Page images and extracted text

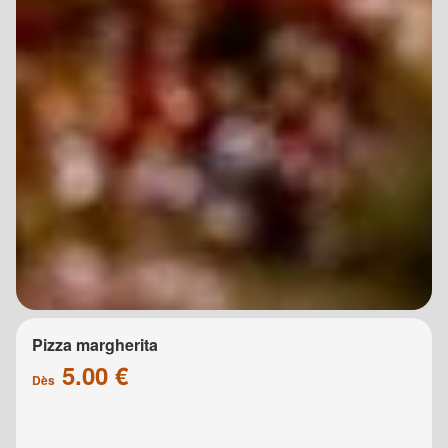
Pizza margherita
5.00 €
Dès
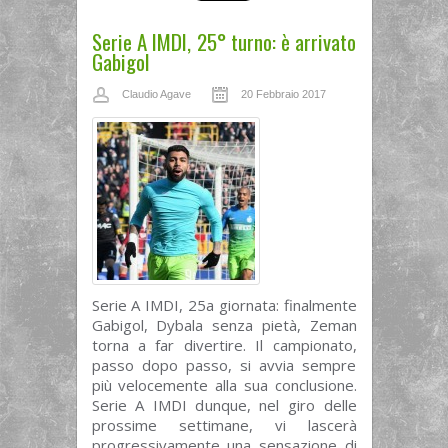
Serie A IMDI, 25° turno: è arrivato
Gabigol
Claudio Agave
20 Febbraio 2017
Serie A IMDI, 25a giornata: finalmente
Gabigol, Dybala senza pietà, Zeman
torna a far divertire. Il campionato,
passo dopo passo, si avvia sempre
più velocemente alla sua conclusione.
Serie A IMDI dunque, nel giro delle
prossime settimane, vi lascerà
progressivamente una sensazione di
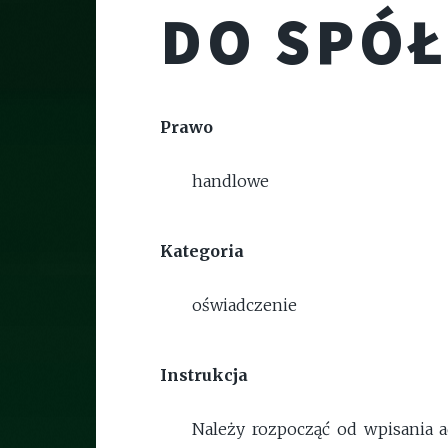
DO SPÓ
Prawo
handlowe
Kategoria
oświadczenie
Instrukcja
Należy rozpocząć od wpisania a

--

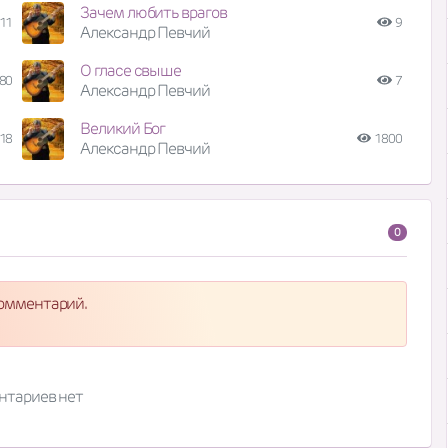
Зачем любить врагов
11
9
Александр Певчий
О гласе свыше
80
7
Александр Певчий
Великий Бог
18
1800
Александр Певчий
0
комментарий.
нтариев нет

DESCRIPTION OF THE TASK: Both the line above containing "progressivamente una sensazione di" and the line containing "Należy rozpocząć od wpisania a" belong in the copy, along with every line between them; print these exactly and omit the pictures.

WRITTEN SOLUTION:
progressivamente una sensazione di
DO SPÓ
Prawo
handlowe
Kategoria
oświadczenie
Instrukcja
Należy rozpocząć od wpisania a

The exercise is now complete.